8.4E: The Unit Step Function (Exercises)

Q8.4.1

In Exercises 8.4.1-8.4.6 find the Laplace transform by the method of Example 8.4.1. Then express the given function \(f\) in terms of unit step functions as in Equation 8.4.8, and use Theorem 8.4.1 to find \({\cal L}(f)\). Graph \(f\) for Exercises 8.4.3 and 8.4.4.

1. \(f(t)=\left\{\begin{array}{cl} {1,}&{0 \le t<4,}\\ {t,} & {t\ge4.} \end{array}\right.\)

2. \(f(t)=\left\{\begin{array}{cl} t,&0 \le t<1,\\[4pt] 1,& t\ge1.\end{array}\right.\)

3. \(f(t)=\left\{\begin{array}{cl} 2t-1,& 0\le t<2,\\[4pt] t,&t\ge2.\end{array}\right.\)

4. \(f(t)=\left\{\begin{array}{cl}1, &0\le t<1,\\[4pt] t+2,&t\ge1.\end{array}\right.\)

5. \(f(t)=\left\{\begin{array}{cl} t-1,& 0\le t<2,\\[4pt] 4,&t\ge2.\end{array}\right.\)

6. \(f(t)=\left\{\begin{array}{cl} t^2,& 0\le t<1,\\[4pt] 0,&t\ge1.\end{array}\right.\)

Q8.4.2

In Exercises 8.4.7-8.4.18 express the given function \(f\) in terms of unit step functions and use Theorem 8.4.1 to find \(\cal{L} (f)\). Graph \(f\) for Exercises 8.4.15-8.4.18.

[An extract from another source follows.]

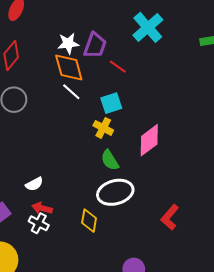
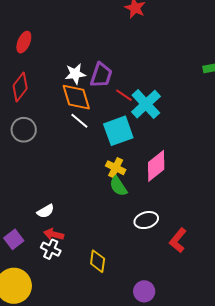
cyan cross: (148, 27) -> (146, 104), moved
cyan square: (111, 103) -> (118, 131), size x1.4
yellow cross: (103, 128) -> (116, 168), moved
white ellipse: (115, 192) -> (146, 220), moved, size x0.7
yellow diamond: (89, 221) -> (98, 261), moved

7. \(f(t)=\left\{\begin{array}{cl} 0, &0\le t<2,\\[4pt] t^2+3t,&t\ge2.\end{array}\right.\)

8. \(f(t)=\left\{\begin{array}{cl} t^2+2, &0\le t<1,\\[4pt] t,&t\ge1.\end{array}\right.\)

9. \(f(t)=\left\{\begin{array}{cl} te^t,& 0\le t <1,\\[4pt] e^t,&t\ge1.\end{array}\right.\)

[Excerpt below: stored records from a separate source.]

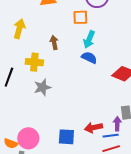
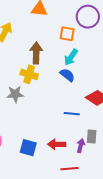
brown arrow: (54, 43) -> (36, 53), size x1.5
yellow cross: (34, 62) -> (29, 74), moved
blue line: (111, 136) -> (72, 114), moved

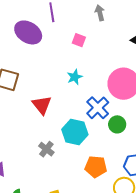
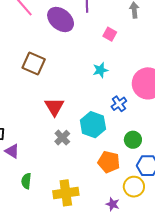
red triangle: (42, 105) -> (54, 107), moved
blue cross: (98, 108) -> (119, 104), size x0.7
green circle: (117, 124) -> (133, 140), moved

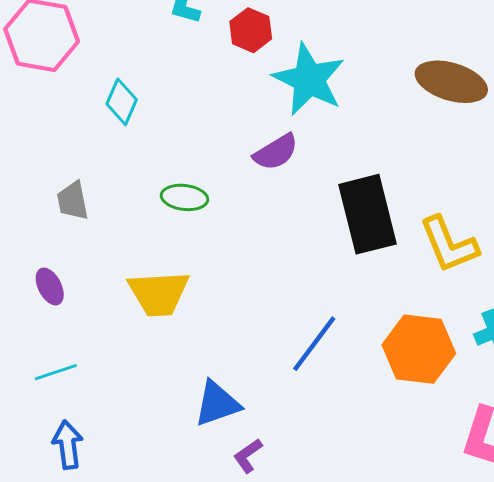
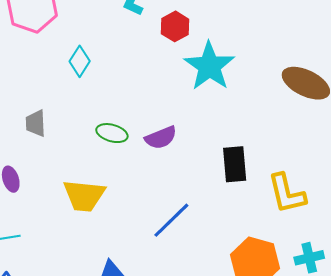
purple semicircle: (276, 152) -> (161, 138), moved
black rectangle: (368, 214) -> (235, 164), size x0.7
blue line: (314, 344) -> (171, 220), moved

10. \(f(t)=\left\{\begin{array}{cl} e^{\phantom{2}-t}, &0\le t<1,\\[4pt] e^{-2t},&t\ge1.\end{array}\right.\)

11. \(f(t)=\left\{\begin{array}{cl} -t,&0 \le t<2,\\[4pt] t-4,&2\le t<3,\\[4pt] 1,&t\ge3. \end{array}\right.\)

12. \(f(t)=\left\{\begin{array}{cl} 0,&0 \le t<1,\\[4pt] t,&1\le t<2,\\[4pt] 0,&t\ge2.\end{array}\right.\)

13. \(f(t)=\left\{\begin{array}{cl} t,&0 \le t<1,\\[4pt] t^2,&1\le t<2,\\[4pt] 0,&t\ge2. \end{array}\right.\)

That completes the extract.